BOB SEGER & THE SILVER BULLET BAND
Greatest Hits 2 (Capitol)
Seeing how a comp of Seger’s 1965-74 Motor City punk period has been the planet’s most overdue reissue since before CDs existed, this stupid 1975-95 hodgepodge is a rip-off by definition. But it’s also kinda fun—even informative, thanks to a surprising spoken-not-sung ’95 junkie-robbing-Manhattan-liquor-store epic that could be David Baerwald covering Jim Carroll. Also notable is how 1980’s proto-Mix-a-Lot “Her Strut” struts like “Urgent” by Foreigner minus sax, and how Harold Faltermeyer beats Rodney Crowell and Tom Waits. Plus, everything pre-’80 kicks ass. Saddest line: “He wants his home and security, he wants to live like a sailor at sea.” Most proto-metal screech: “Katmandu.” Missing link between “Slippin’ Into Darkness” and “Whole Lotta Rosie”: “Fire Down Below.” Only lyric about ramblin’ and gamblin’: “Fire Lake.” Best song (including for dancing): “Sunspot Baby,” where Bob’s lady steals away to the Bahamas and Negril with his American Express.
Kid Rock (Atlantic)
Lotsa sloppily insincere rural-route boogies (more entertaining than Black Crowes; less than “Picture” or “Only God Knows Why”), though any road ballad where he doesn’t sound whiskey-wasted wastes space. Joe Walsh and Axl are blatantly quoted; Hank Jr. duet sounds sorta Humble Pie; Bad Company cover and Blackfoot-style blooze are fun till old bullgod fists of rage mook up the works; Kenny Wayne Shepherd shuffle has Kid calling himself black then being Ice T; Detroited David Allen Coe rewrite with tushful ZZ riff drops same music-hero names (none of ’em from Detroit!) as “American Bad Ass”; Native-American-syncopated and nearly-phat-as-Bubba Sparxxx rap about mudflaps, hamhocks, hiccups, and pickups features Billy Gibbons on “guest vocals and beer”; final three songs (including one Seger wrote in 1980) concern divorce. Persona: lazy journeyman hack and proud of it. So the tune where a topless groupie cuts him a line is just called “Rock n’ Roll.”

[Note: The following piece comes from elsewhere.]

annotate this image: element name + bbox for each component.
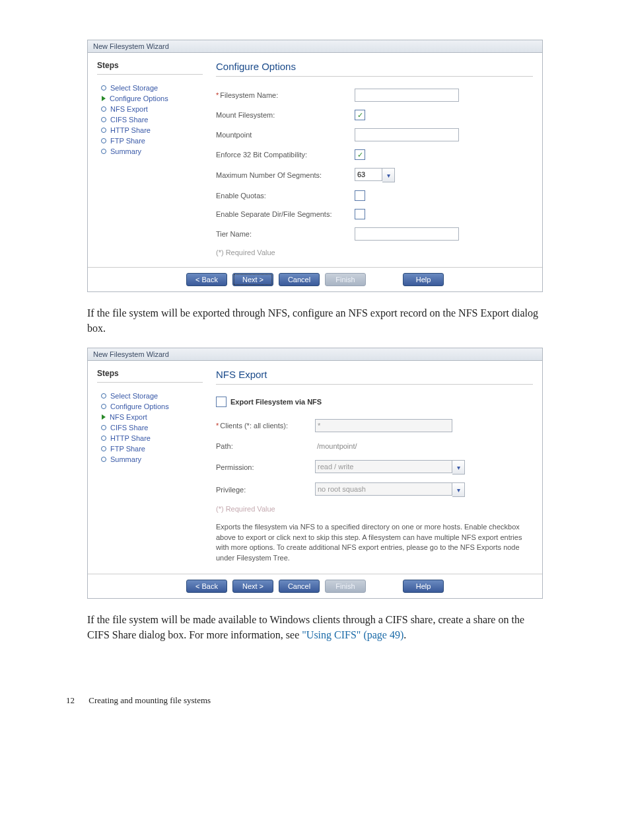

Tennessee Tech psych major in tight jeans for soccer moms and black hat for NASCAR dads hires as a co-producer Mike Shipley for all-important Def Lep/Cheap Trick cred; bouzouki, cello, and sitar complement fiddle and lap steel; lots of corny marriage-saving advice is bandied about by self-proclaimed non-new-age guy. But “What’s Left of Me” uplifts like Garth; “Monkey in the Middle” makes up for its watered-down Montgomery Gentry riff by explicitly ripping off Leon Russell’s “Tight Rope”; “Sing Along” bawds convincingly (“Ain’t no kangaroo lawyer, but I will get you off”); a bizarre forgiveness-versus-permission false dichotomy is almost successfully pondered; a farfisa sheds 96 tears. And a self-psychoanalyzing ’80s-mall-blues swooper about adopted young Rodney’s dad shrugging him off when Mom dies makes the detailed Elton-as-in-“Your Song” update “My Old Man” feel less autobiographical than it allegedly is.